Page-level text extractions
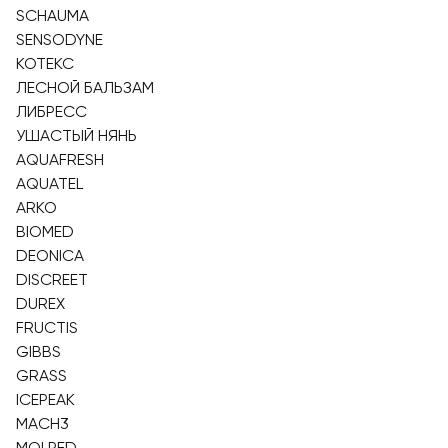
SCHAUMA
SENSODYNE
КОТЕКС
ЛЕСНОЙ БАЛЬЗАМ
ЛИБРЕСС
УШАСТЫЙ НЯНЬ
AQUAFRESH
AQUATEL
ARKO
BIOMED
DEONICA
DISCREET
DUREX
FRUCTIS
GIBBS
GRASS
ICEPEAK
MACH3
MOLPED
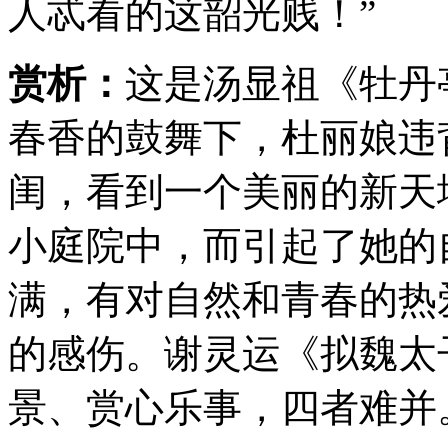
人忒看的这韶光贱！”
赏析：
这是汤显祖《牡丹
春香的鼓舞下，杜丽娘违
闺，看到一个美丽的新天
小庭院中，而引起了她的
满，有对自然和青春的热
的感伤。谢灵运《拟魏太
景、赏心乐事，四者难并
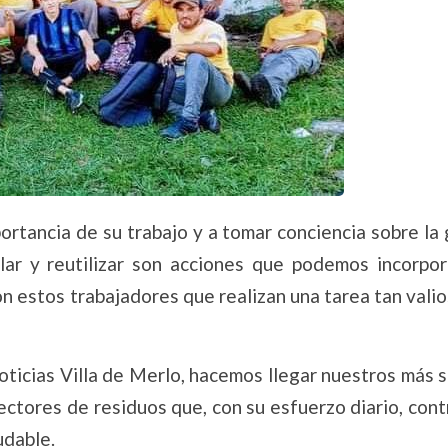
portancia de su trabajo y a tomar conciencia sobre la
clar y reutilizar son acciones que podemos incorpor
on estos trabajadores que realizan una tarea tan vali
ticias Villa de Merlo, hacemos llegar nuestros más s
ectores de residuos que, con su esfuerzo diario, con
udable.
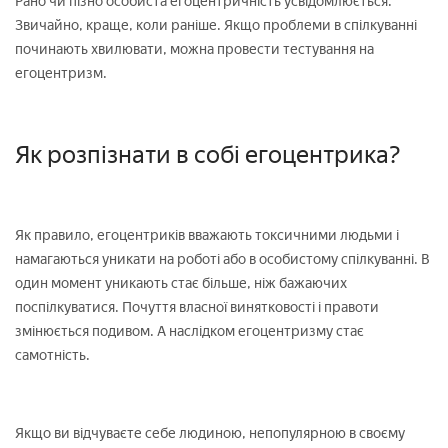
Рано чи пізно особиста егоцентричність усвідомлюється.
Звичайно, краще, коли раніше. Якщо проблеми в спілкуванні
починають хвилювати, можна провести тестування на
егоцентризм.
Як розпізнати в собі егоцентрика?
Як правило, егоцентриків вважають токсичними людьми і
намагаються уникати на роботі або в особистому спілкуванні. В
один момент уникають стає більше, ніж бажаючих
поспілкуватися. Почуття власної винятковості і правоти
змінюється подивом. А наслідком егоцентризму стає
самотність.
Якщо ви відчуваєте себе людиною, непопулярною в своєму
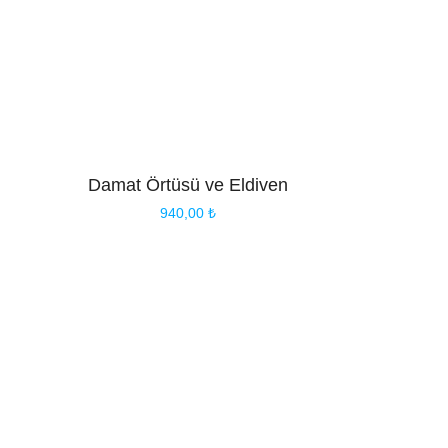
Damat Örtüsü ve Eldiven
940,00
₺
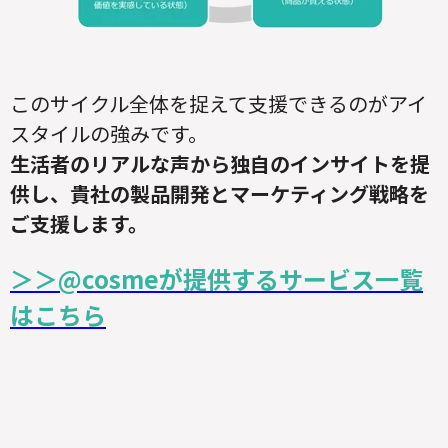
このサイクル全体を捉えて支援できるのがアイ
スタイルの強みです。
生活者のリアルな声から独自のインサイトを提
供し、貴社の製品開発と
マーケティング戦略を
ご支援します。
＞＞@cosmeが提供するサービス一覧
はこちら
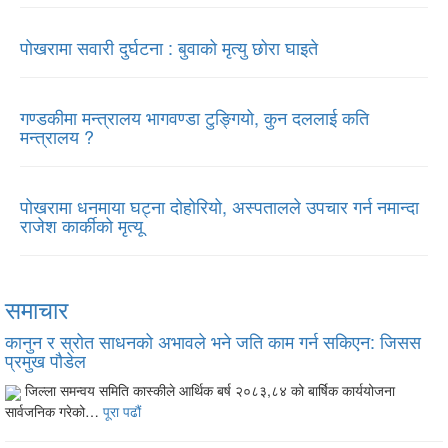
पोखरामा सवारी दुर्घटना : बुवाको मृत्यु छोरा घाइते
गण्डकीमा मन्त्रालय भागवण्डा टुङ्गियो, कुन दललाई कति
मन्त्रालय ?
पोखरामा धनमाया घट्ना दोहोरियो, अस्पतालले उपचार गर्न नमान्दा
राजेश कार्कीको मृत्यू
समाचार
कानुन र स्रोत साधनको अभावले भने जति काम गर्न सकिएन: जिसस
प्रमुख पौडेल
जिल्ला समन्वय समिति कास्कीले आर्थिक बर्ष २०८३,८४ को बार्षिक कार्ययोजना
सार्वजनिक गरेको…
पूरा पढौं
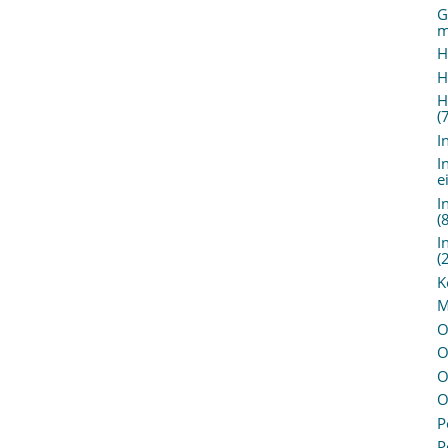
G
m
H
H
H
(
I
I
e
I
(
I
(
K
M
O
O
O
O
P
P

| PROBLEM REQUIREMENTS |
From the entries above, work out how many lines include "стає"; the number is the only answer wanted.

| ANSWER SPACE |
2